Part of my former role as Social Media & Blog Coordinator for Etsy involved searching for and promoting the crème de la crème of products offered by Etsy sellers, which may seem like a doddle - however, the real challenge was to post about these products in an interesting, non-repetitive way. Harder than you might imagine!
How to write a tweet that doesn't suck
How a lot of people tweet: "We love this blue teapot!"
Oh, that's nice. What a nice teapot that you love. Nice nice nice. Nice and lazy. Why do you love the bloomin' teapot?
How about: "I'm usually a coffee drinker, but this one-of-a-kind teapot has such a fresh design that it makes me want to drink tea!"
Your challenge is to find alternative ways of saying: "We love this!" or "check it out!"
If it's your own product or service you're promoting, the following suggestions shouldn't require too much research: Who made the teapot? What's their story? Is it the first teapot they made? Are they a window cleaner that became an overnight teapot-creating success? Did they make it in the wee hours of the night when the rest of the world is asleep because that's when creativity hits them?
What influenced that teapot? Was the colour and shape influenced by a trip they took to a deep blue lagoon on the eve of a full moon? Or had they always sought a more stylish and functional design, attuned to the clean lines seen in their favourite photographer's work?
- Find the story, the hook behind the product or service you're promoting. Good to know for approaching press/blogs too!
- Use a thesaurus to transform those boring 'nice' words. EXCITE THE PEOPLE.
- Imagine you're talking to your target market - what's your tone, your voice, how silly or serious can you be? Can you get away with emojis? Puns?

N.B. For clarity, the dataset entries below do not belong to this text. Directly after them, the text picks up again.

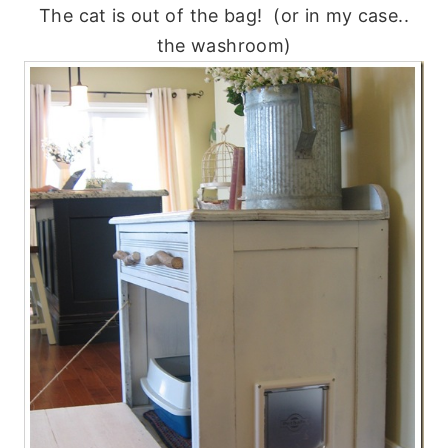
The cat is out of the bag! (or in my case..
the washroom)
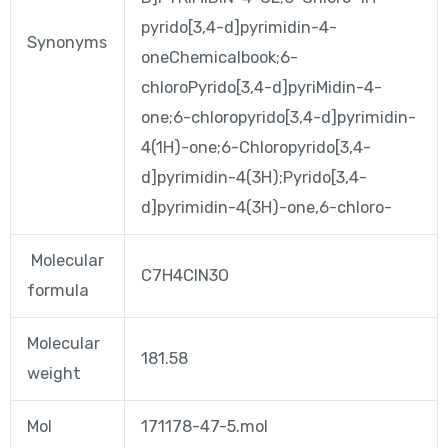
pyrido[3,4-d]pyrimidin-4-
Synonyms
oneChemicalbook;6-
chloroPyrido[3,4-d]pyriMidin-4-
one;6-chloropyrido[3,4-d]pyrimidin-
4(1H)-one;6-Chloropyrido[3,4-
d]pyrimidin-4(3H);Pyrido[3,4-
d]pyrimidin-4(3H)-one,6-chloro-
Molecular
C7H4ClN3O
formula
Molecular
181.58
weight
Mol
171178-47-5.mol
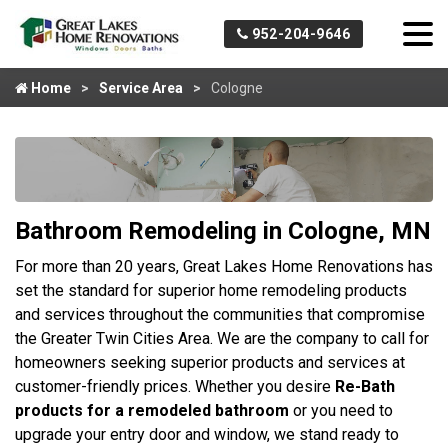
952-204-9646
Home
Service Area
Cologne
Bathroom Remodeling in Cologne, MN
For more than 20 years, Great Lakes Home Renovations has
set the standard for superior home remodeling products
and services throughout the communities that compromise
the Greater Twin Cities Area. We are the company to call for
homeowners seeking superior products and services at
customer-friendly prices. Whether you desire
Re-Bath
products for a remodeled bathroom
or you need to
upgrade your entry door and window, we stand ready to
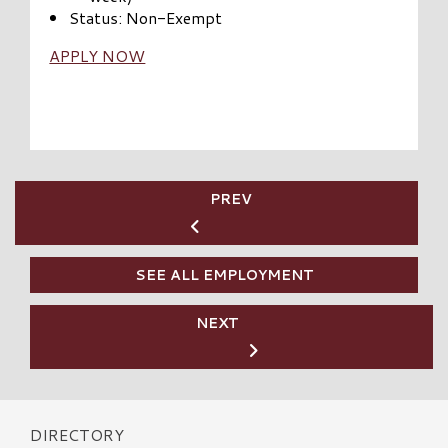
Status: Non-Exempt
APPLY NOW
PREV
SEE ALL EMPLOYMENT
NEXT
DIRECTORY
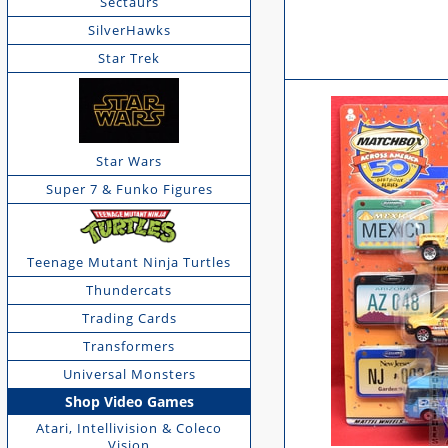
Sectaurs
SilverHawks
Star Trek
Star Wars
Super 7 & Funko Figures
Teenage Mutant Ninja Turtles
Thundercats
Trading Cards
Transformers
Universal Monsters
Shop Video Games
Atari, Intellivision & Coleco
Vision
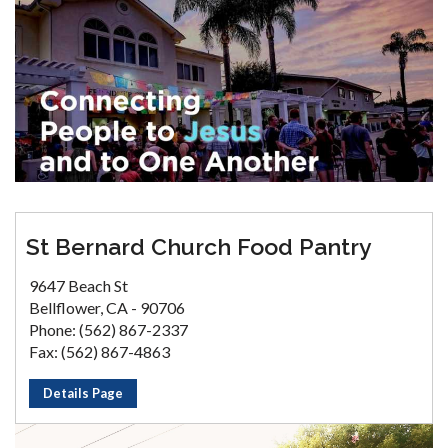
St Bernard Church Food Pantry
9647 Beach St
Bellflower, CA - 90706
Phone: (562) 867-2337
Fax: (562) 867-4863
Details Page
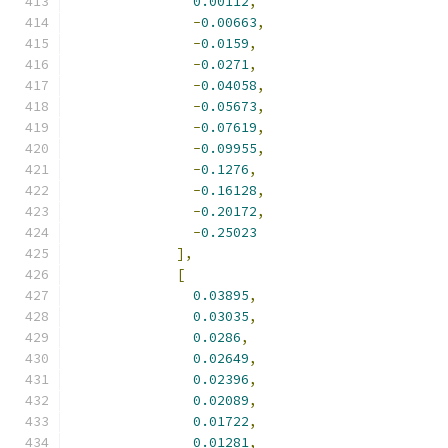
0.00112
,
-
0.00663
,
-
0.0159
,
-
0.0271
,
-
0.04058
,
-
0.05673
,
-
0.07619
,
-
0.09955
,
-
0.1276
,
-
0.16128
,
-
0.20172
,
-
0.25023
],
[
0.03895
,
0.03035
,
0.0286
,
0.02649
,
0.02396
,
0.02089
,
0.01722
,
0.01281
,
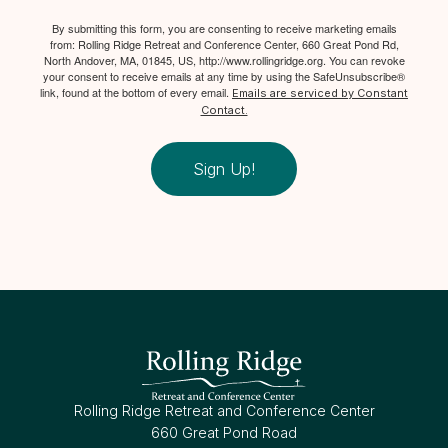
By submitting this form, you are consenting to receive marketing emails
from: Rolling Ridge Retreat and Conference Center, 660 Great Pond Rd,
North Andover, MA, 01845, US, http://www.rollingridge.org. You can revoke
your consent to receive emails at any time by using the SafeUnsubscribe®
link, found at the bottom of every email.
Emails are serviced by Constant
Contact.
Sign Up!
Rolling Ridge Retreat and Conference Center
660 Great Pond Road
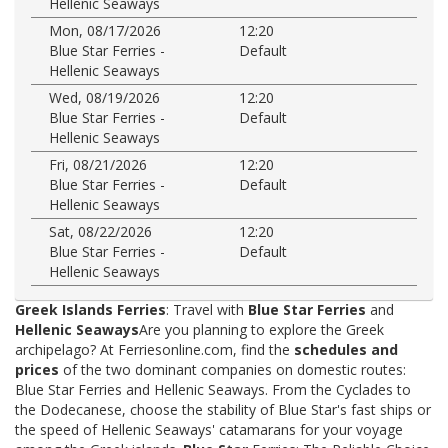
Hellenic Seaways
Mon, 08/17/2026
12:20
Blue Star Ferries -
Default
Hellenic Seaways
Wed, 08/19/2026
12:20
Blue Star Ferries -
Default
Hellenic Seaways
Fri, 08/21/2026
12:20
Blue Star Ferries -
Default
Hellenic Seaways
Sat, 08/22/2026
12:20
Blue Star Ferries -
Default
Hellenic Seaways
Greek Islands Ferries
: Travel with
Blue Star Ferries
and
Hellenic Seaways
Are you planning to explore the Greek
archipelago? At Ferriesonline.com, find the
schedules and
prices
of the two dominant companies on domestic routes:
Blue Star Ferries and Hellenic Seaways. From the Cyclades to
the Dodecanese, choose the stability of Blue Star's fast ships or
the speed of Hellenic Seaways' catamarans for your voyage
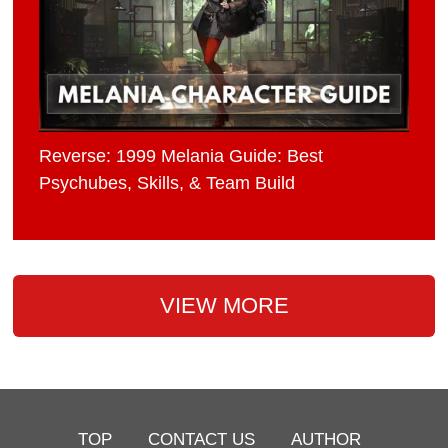
Reverse: 1999 Melania Guide: Best
Psychubes, Skills, & Team Build
VIEW MORE
TOP
CONTACT US
AUTHOR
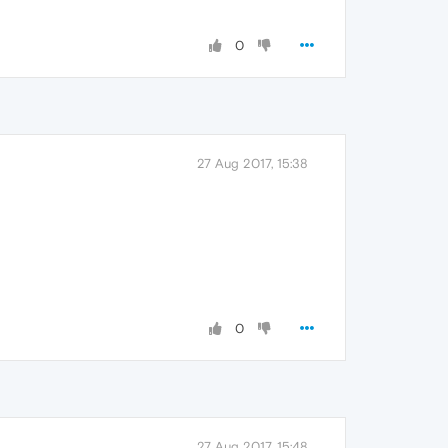
0
27 Aug 2017, 15:38
0
27 Aug 2017, 15:48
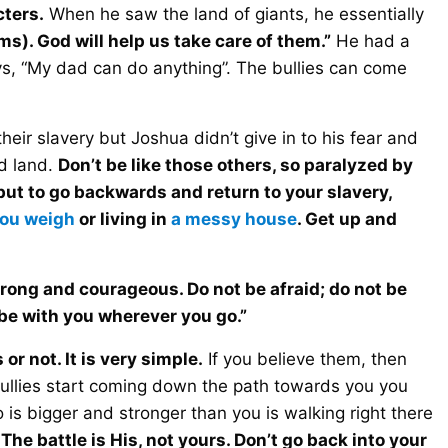
cters.
When he saw the land of giants, he essentially
ms). God will help us take care of them.”
He had a
says, “My dad can do anything”. The bullies can come
eir slavery but Joshua didn’t give in to his fear and
d land.
Don’t be like those others, so paralyzed by
 but to go backwards and return to your slavery,
ou weigh
or living in
a messy house
. Get up and
rong and courageous. Do not be afraid; do not be
 be with you wherever you go.”
or not. It is very simple.
If you believe them, then
bullies start coming down the path towards you you
is bigger and stronger than you is walking right there
.
The battle is His, not yours. Don’t go back into your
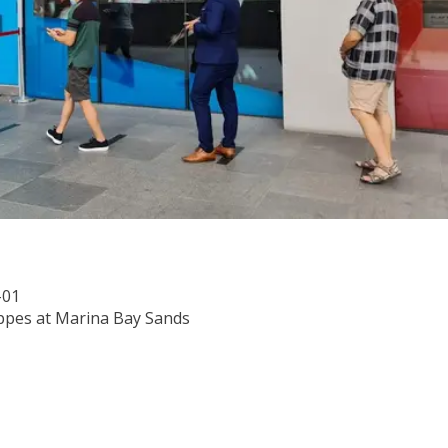
-01
ppes at Marina Bay Sands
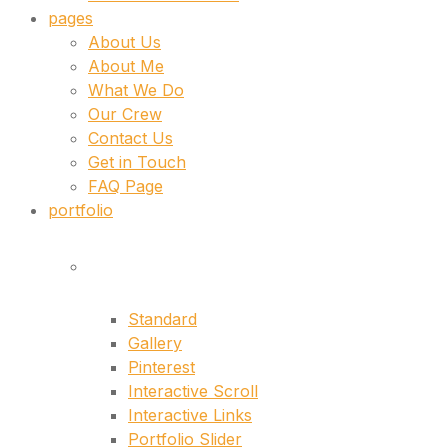
pages
About Us
About Me
What We Do
Our Crew
Contact Us
Get in Touch
FAQ Page
portfolio
lists
Standard
Gallery
Pinterest
Interactive Scroll
Interactive Links
Portfolio Slider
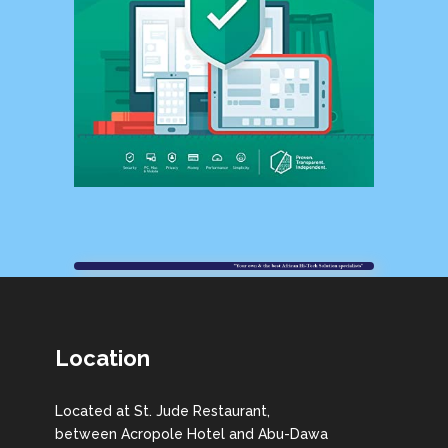
Location
Located at St. Jude Restaurant,
between Acropole Hotel and Abu-Dawa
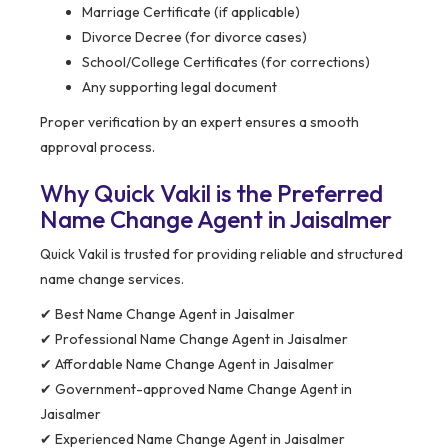
Marriage Certificate (if applicable)
Divorce Decree (for divorce cases)
School/College Certificates (for corrections)
Any supporting legal document
Proper verification by an expert ensures a smooth
approval process.
Why Quick Vakil is the Preferred
Name Change Agent in Jaisalmer
Quick Vakil is trusted for providing reliable and structured
name change services.
✔ Best Name Change Agent in Jaisalmer
✔ Professional Name Change Agent in Jaisalmer
✔ Affordable Name Change Agent in Jaisalmer
✔ Government-approved Name Change Agent in
Jaisalmer
✔ Experienced Name Change Agent in Jaisalmer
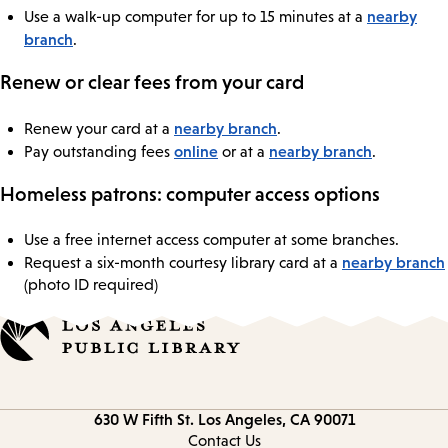
nearby
Use a walk-up computer for up to 15 minutes at a
branch
.
Renew or clear fees from your card
nearby branch
Renew your card at a
.
online
nearby branch
Pay outstanding fees
or at a
.
Homeless patrons: computer access options
Use a free internet access computer at some branches.
nearby branch
Request a six-month courtesy library card at a
(photo ID required)
Contact
630 W Fifth St.
Los Angeles, CA 90071
information
Contact Us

- How will this teapot benefit the customer? How is it superior to other teapots? Explain how your product/service will save them time, money, increase their happiness, or complement the colour scheme of their on-trend new kitchen, etc.
- Approach your posts from different perspectives, e.g. grandma is using the teapot - how does it fit into her day? A child is looking at the teapot, what does it remind them of? Make a list of different scenarios & think outside the box (or teapot)!
- Keep it short and snappy - people are skimming through a huge amount of content online.
- Make it pretty - include images as often as possible. Buffer's research suggests that a tweet with an image (and the pic.twitter.com link) receive 141% more retweets! BINGO!
- Don't just link to Instagram, post the picture as well - according to Buffer, tweets with an Instagram link get 52% less retweets!
- Occasionally use a call to action, e.g. "you can nab one here: (product link)"
- Don't over-promote!
Good luck with your creative, bite-sized sentiments! How do you approach the writing of social media posts? Please do share in the comments!